Thanks for the link Bryan. I know of weatherbell by way of Joe Bastardi, who says some remarkably wrong things about sea ice. Looks like he doesn't have anything to do with this page, and it looks reasonable.

For some things, I think the CFSR (and other reanalyses) are the best way to go. Great time and space coverage, for instance. For long term trends, though, not so good because of the homogenization issues Victor and others work on.

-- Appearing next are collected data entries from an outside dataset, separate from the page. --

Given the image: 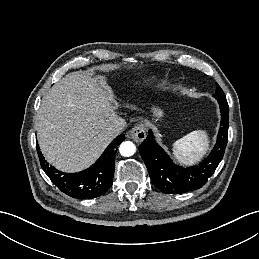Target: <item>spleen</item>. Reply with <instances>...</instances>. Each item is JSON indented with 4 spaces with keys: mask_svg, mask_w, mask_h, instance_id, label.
<instances>
[{
    "mask_svg": "<svg viewBox=\"0 0 259 259\" xmlns=\"http://www.w3.org/2000/svg\"><path fill=\"white\" fill-rule=\"evenodd\" d=\"M209 139L205 131H193L173 143V155L183 164L197 162L207 151Z\"/></svg>",
    "mask_w": 259,
    "mask_h": 259,
    "instance_id": "obj_1",
    "label": "spleen"
}]
</instances>
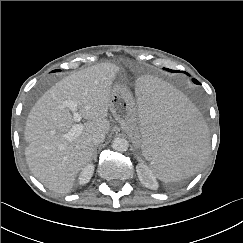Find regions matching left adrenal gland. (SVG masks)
<instances>
[{
	"label": "left adrenal gland",
	"instance_id": "left-adrenal-gland-1",
	"mask_svg": "<svg viewBox=\"0 0 243 243\" xmlns=\"http://www.w3.org/2000/svg\"><path fill=\"white\" fill-rule=\"evenodd\" d=\"M136 157H137L139 160H141L140 156L136 155Z\"/></svg>",
	"mask_w": 243,
	"mask_h": 243
}]
</instances>
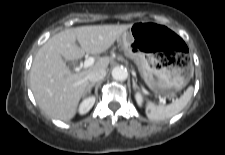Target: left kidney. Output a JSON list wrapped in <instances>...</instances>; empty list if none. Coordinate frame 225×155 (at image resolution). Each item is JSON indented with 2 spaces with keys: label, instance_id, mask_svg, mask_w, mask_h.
<instances>
[{
  "label": "left kidney",
  "instance_id": "left-kidney-1",
  "mask_svg": "<svg viewBox=\"0 0 225 155\" xmlns=\"http://www.w3.org/2000/svg\"><path fill=\"white\" fill-rule=\"evenodd\" d=\"M135 99H136L137 104H138L139 106H142V104H143V96H142V94L139 93V92H137V93L135 94Z\"/></svg>",
  "mask_w": 225,
  "mask_h": 155
}]
</instances>
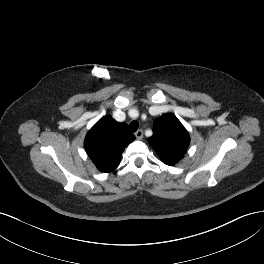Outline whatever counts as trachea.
Instances as JSON below:
<instances>
[{
    "label": "trachea",
    "mask_w": 264,
    "mask_h": 264,
    "mask_svg": "<svg viewBox=\"0 0 264 264\" xmlns=\"http://www.w3.org/2000/svg\"><path fill=\"white\" fill-rule=\"evenodd\" d=\"M138 127H139V125H138V122L137 121H132L129 124V130H130V132H135L138 129Z\"/></svg>",
    "instance_id": "trachea-1"
}]
</instances>
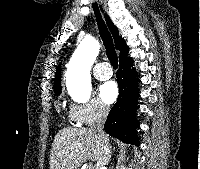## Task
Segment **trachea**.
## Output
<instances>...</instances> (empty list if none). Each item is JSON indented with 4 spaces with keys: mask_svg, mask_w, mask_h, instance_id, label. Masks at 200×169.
<instances>
[{
    "mask_svg": "<svg viewBox=\"0 0 200 169\" xmlns=\"http://www.w3.org/2000/svg\"><path fill=\"white\" fill-rule=\"evenodd\" d=\"M93 10H94V14L96 17L100 36L102 38V41H103L105 49H106L107 57H108L111 65L113 66V68L117 69L118 57H117V53L114 48L113 39H112V36H111L110 32L108 31L104 21L102 20L97 3L93 4Z\"/></svg>",
    "mask_w": 200,
    "mask_h": 169,
    "instance_id": "trachea-1",
    "label": "trachea"
}]
</instances>
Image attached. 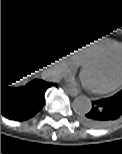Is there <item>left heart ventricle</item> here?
I'll use <instances>...</instances> for the list:
<instances>
[{"label":"left heart ventricle","mask_w":122,"mask_h":154,"mask_svg":"<svg viewBox=\"0 0 122 154\" xmlns=\"http://www.w3.org/2000/svg\"><path fill=\"white\" fill-rule=\"evenodd\" d=\"M122 76V54L109 55L87 66L83 80L89 87L109 85Z\"/></svg>","instance_id":"b2bd125f"}]
</instances>
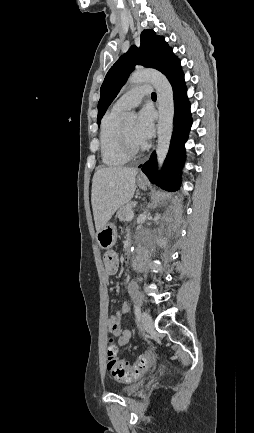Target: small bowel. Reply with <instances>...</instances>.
Segmentation results:
<instances>
[{"instance_id":"c3829d8e","label":"small bowel","mask_w":254,"mask_h":433,"mask_svg":"<svg viewBox=\"0 0 254 433\" xmlns=\"http://www.w3.org/2000/svg\"><path fill=\"white\" fill-rule=\"evenodd\" d=\"M106 282H108V275L106 277ZM129 312V307L126 303L122 305L120 310L116 312L115 315L107 318L105 320V328L106 330L118 337V345L124 346L128 344L132 338V332L131 330L127 328H122L121 321L123 317H125Z\"/></svg>"}]
</instances>
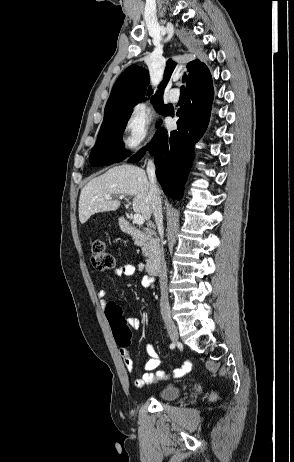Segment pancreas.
<instances>
[{
  "mask_svg": "<svg viewBox=\"0 0 294 462\" xmlns=\"http://www.w3.org/2000/svg\"><path fill=\"white\" fill-rule=\"evenodd\" d=\"M136 244H138L142 248V253L145 257L150 254L149 244L146 242H141L139 240H135Z\"/></svg>",
  "mask_w": 294,
  "mask_h": 462,
  "instance_id": "1",
  "label": "pancreas"
}]
</instances>
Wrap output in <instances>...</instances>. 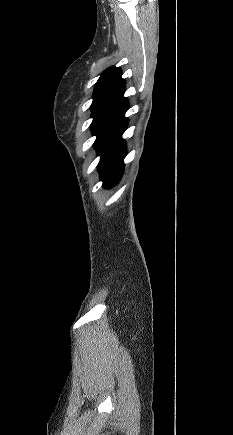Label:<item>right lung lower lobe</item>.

For instance, if you work with the NCDC quarter degree sea surface temperature, you have two versions to choose from. One is AVHRR-only (the only satellite instrument used, surface data are also used). The other is AVHRR+AMSRE (plus the same surface data). It turns out that if you use the AVHRR+AMSRE, you have some odd trends and discontinuities. It's a better analysis, on any given day it covers, but adding AMSRE changes long term trends in ways that you don't have without it.

Bryan - oz4caster said...

Robert, I'm not sure exactly what data were used in the WeatherBell analyses. Of particular interest are the three successive "Global Temperature Traces" showing the resulting global temperature anomalies over the period from 1979 through 2014 near the bottom of the page. The graphs appear to show daily anomalies along with a 90-day trailing mean. Interestingly, these results do not show much resemblance to the largely "homogenized" global temperature anomaly trends based on much more sparse surface measurements presented by NCDC, GISS, and HADCRUT. I have not seen any direct comparison of the WeatherBell vs the other three analyses, which would be interesting. The discrepancies between the WeatherBell, NCDC, GISS, HADCRUT, UAH MSU, and RSS MSU may simply indicate that uncertainties are fairly large. My best guess is that uncertainties for annual average global temperature anomaly for all of these methods could be on the order of 0.5C and possibly larger.

Bryan - oz4caster said...

Robert,

I discovered that the University of Maine Climate Change Institute has been working with CFSR as well as ERA data and they have put together an excellent web tool for viewing some of data here:
Climate Reanalyzer.

I used it to make a time series graph of CFSR global temperature anomalies for comparison with the estimates from NCDC, which I posted here in case you may be interested: Climate Concerns.

So far I have not delved much into how the CFSR was created nor how the University of Maine has updated it to 2013. I had to add the Weather Bell estimate for 2014 to complete the graph I made.